• [Task to carry out] Which of the lines below hold "Atlanta"? Please return each one.

***** Data to use *****

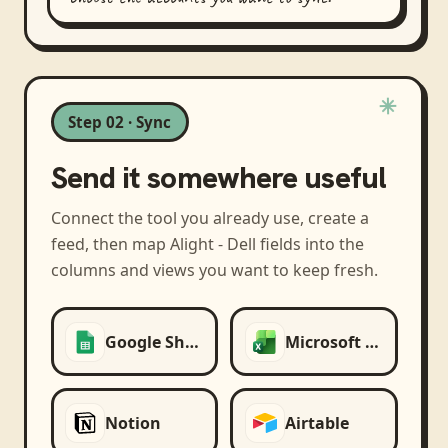
Step 02 · Sync
Send it somewhere useful
Connect the tool you already use, create a
feed, then map
Alight - Dell
fields into the
columns and views you want to keep fresh.
Google Sheets
Microsoft Excel
Notion
Airtable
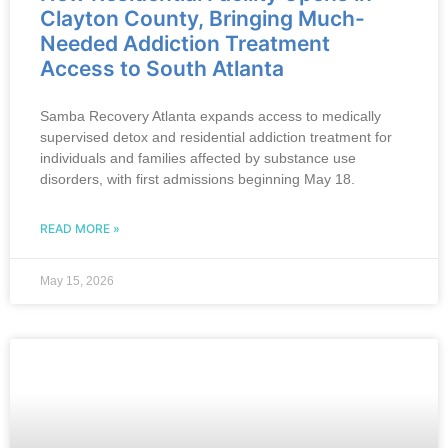
Clayton County, Bringing Much-
Needed Addiction Treatment
Access to South Atlanta
Samba Recovery Atlanta expands access to medically
supervised detox and residential addiction treatment for
individuals and families affected by substance use
disorders, with first admissions beginning May 18.
READ MORE »
May 15, 2026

*****

• [Answer to this exercise]
Access to South Atlanta
Samba Recovery Atlanta expands access to medically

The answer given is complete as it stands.